VIDEO. Le Japon reprend la chasse commerciale à la baleine, après trente ans de moratoire

La baleine est un met traditionnel au Japon, bien que les consommateurs se fassent rare, désormais. — Sea Shepherd/Cover Images/SIPA

Le Japon relance officiellement lundi la chasse commerciale à la baleine, actant la décision prise il y a six mois de quitter la Commission baleinière internationale (CBI) et de s’affranchir ainsi d’un moratoire appliqué durant trois décennies. Le ministère de l’Agriculture, des Forêts et de la Pêche​ a dit qu’ils détermineraient des quotas « de sorte à ne pas nuire aux espèces ».
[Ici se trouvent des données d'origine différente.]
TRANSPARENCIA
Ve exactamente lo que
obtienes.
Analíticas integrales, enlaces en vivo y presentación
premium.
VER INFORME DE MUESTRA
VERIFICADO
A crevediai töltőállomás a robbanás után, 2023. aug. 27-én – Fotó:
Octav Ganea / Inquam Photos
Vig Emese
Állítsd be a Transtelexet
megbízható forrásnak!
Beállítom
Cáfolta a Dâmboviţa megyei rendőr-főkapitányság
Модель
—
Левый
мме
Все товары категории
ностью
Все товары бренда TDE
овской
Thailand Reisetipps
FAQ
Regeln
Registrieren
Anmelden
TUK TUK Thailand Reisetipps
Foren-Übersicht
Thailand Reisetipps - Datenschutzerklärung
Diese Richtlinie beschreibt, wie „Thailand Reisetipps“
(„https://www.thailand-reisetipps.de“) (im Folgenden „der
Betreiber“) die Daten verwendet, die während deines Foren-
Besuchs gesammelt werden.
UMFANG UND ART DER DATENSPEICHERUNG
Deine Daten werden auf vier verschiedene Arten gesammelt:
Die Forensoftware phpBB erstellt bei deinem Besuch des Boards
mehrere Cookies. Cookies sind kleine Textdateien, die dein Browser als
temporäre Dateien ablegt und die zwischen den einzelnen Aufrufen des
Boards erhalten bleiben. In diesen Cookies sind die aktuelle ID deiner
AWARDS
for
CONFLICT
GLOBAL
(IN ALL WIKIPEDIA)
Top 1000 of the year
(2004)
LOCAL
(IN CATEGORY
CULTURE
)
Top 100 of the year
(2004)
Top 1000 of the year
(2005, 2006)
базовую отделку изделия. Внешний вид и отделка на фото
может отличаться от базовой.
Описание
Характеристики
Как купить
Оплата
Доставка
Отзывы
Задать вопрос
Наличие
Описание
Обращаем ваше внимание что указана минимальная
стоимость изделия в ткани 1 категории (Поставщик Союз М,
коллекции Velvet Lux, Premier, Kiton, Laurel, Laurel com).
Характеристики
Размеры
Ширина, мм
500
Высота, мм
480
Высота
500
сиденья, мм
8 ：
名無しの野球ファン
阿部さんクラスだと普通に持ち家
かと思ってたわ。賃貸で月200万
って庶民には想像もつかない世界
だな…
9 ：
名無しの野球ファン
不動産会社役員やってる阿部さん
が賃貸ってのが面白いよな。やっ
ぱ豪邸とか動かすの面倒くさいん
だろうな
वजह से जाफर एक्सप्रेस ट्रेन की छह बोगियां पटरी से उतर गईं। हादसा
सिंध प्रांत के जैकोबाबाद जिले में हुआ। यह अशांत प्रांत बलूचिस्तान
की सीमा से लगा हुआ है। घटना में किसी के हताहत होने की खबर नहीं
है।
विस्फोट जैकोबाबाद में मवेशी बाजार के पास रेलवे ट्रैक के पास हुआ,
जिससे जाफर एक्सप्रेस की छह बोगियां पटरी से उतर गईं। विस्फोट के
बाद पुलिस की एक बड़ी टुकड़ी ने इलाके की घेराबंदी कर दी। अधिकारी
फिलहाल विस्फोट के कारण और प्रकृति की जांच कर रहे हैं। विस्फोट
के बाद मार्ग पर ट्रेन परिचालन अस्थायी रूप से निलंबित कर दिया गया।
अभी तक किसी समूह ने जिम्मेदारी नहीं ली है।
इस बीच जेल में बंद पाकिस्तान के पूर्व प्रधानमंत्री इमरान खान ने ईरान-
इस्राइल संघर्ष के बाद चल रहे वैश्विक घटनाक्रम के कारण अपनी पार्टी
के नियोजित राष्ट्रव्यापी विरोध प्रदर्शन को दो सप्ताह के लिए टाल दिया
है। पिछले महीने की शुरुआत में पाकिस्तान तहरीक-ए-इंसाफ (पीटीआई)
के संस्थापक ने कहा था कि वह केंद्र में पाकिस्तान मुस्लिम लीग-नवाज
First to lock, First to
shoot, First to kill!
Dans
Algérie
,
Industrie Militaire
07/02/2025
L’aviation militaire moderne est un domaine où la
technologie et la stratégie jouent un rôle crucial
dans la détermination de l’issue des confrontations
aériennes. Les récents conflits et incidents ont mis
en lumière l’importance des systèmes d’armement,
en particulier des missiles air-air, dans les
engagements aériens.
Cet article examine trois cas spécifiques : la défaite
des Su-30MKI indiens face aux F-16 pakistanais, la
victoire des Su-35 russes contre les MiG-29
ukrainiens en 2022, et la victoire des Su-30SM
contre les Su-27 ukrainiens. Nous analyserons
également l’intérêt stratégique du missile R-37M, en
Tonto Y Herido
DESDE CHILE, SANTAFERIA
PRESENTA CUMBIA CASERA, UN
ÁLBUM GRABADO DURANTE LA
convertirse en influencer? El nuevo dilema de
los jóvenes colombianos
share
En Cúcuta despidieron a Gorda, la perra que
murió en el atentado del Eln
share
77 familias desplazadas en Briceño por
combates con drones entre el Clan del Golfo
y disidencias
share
Le bateau-usine Nisshin Maru, navire amiral de la flotte baleinière nippone, et plusieurs autres navires quitteront le port de Shimonoseki (sud-ouest), où trône une énorme statue de baleine, pour aller chasser des cétacés le long des côtes japonaises, dans la zone d’exclusivité économique de l’archipel. Une autre flotte partira de Kushiro (île septentrionale de Hokkaido).

Plus de pêche scientifique

Les baleiniers n’iront pas tuer en haute mer, comme ils l’ont fait ces trente dernières années « pour des raisons scientifiques ». Le Japon avait débuté ses « missions de recherches » en Antarctique et dans le nord-est du Pacifique il y a respectivement trente-deux et vingt-cinq ans, renonçant alors à une pêche purement commerciale, mais utilisant une « exception scientifique », tolérée par la CBI.
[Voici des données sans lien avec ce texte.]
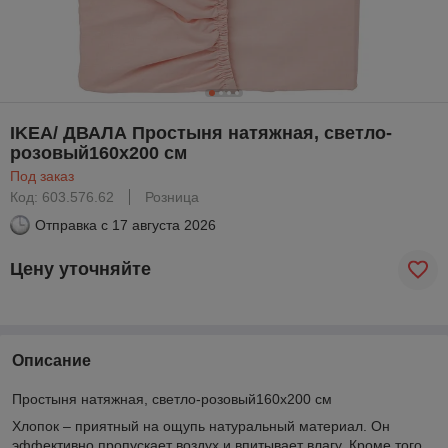
IKEA/ ДВАЛА Простыня натяжная, светло-
розовый160x200 см
Под заказ
Код: 603.576.62
Розница
Отправка с
17 августа 2026
Цену уточняйте
Описание
Простыня натяжная, светло-розовый
160x200 см
Хлопок – приятный на ощупь натуральный материал. Он
эффективно пропускает воздух и впитывает влагу. Кроме того,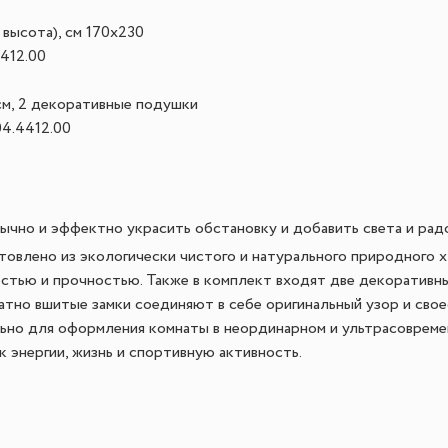
 высота), см
 170x230
4412.00
см, 2 декоративные подушки
04.4412.00
ычно и эффектно украсить обстановку и добавить света и рад
отовлено из экологически чистого и натурального природного 
стью и прочностью. Также в комплект входят две декоративн
атно вшитые замки соединяют в себе оригинальный узор и свое
ьно для оформления комнаты в неординарном и ультрасовреме
 энергии, жизнь и спортивную активность.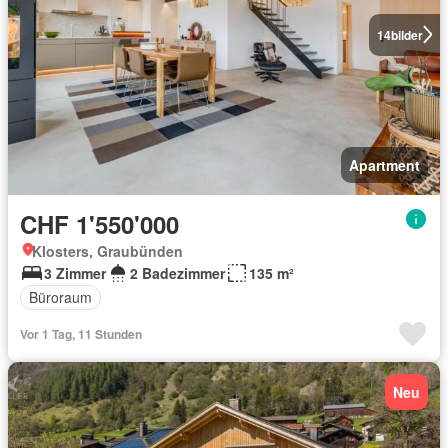
14
bilder
Apartment
CHF 1'550'000
Klosters, Graubünden
3 Zimmer
2 Badezimmer
135 m²
Büroraum
Vor 1 Tag, 11 Stunden
Neu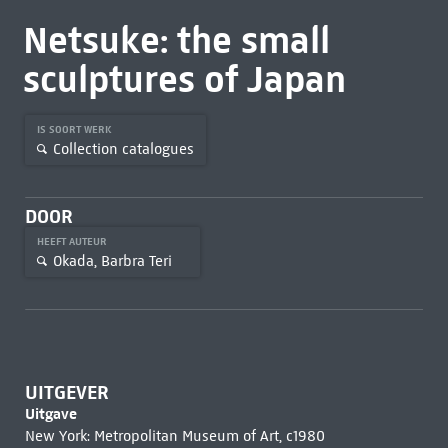
Netsuke: the small
sculptures of Japan
IS SOORT WERK
Collection catalogues
DOOR
HEEFT AUTEUR
Okada, Barbra Teri
UITGEVER
Uitgave
New York: Metropolitan Museum of Art, c1980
Durant ces décennies, l’archipel n’a cessé d’être critiqué par les défenseurs des cétacés pour ses façons de procéder jugées cruelles, alors que des méthodes non létales existent pour mener les études voulues, selon ses détracteurs. En outre, si les chercheurs étaient certes les premiers à se pencher sur les baleines rapportées, une partie de leur chair finissait sur les étals des poissonniers, ce même si les consommateurs de baleine ne courent pas les rues.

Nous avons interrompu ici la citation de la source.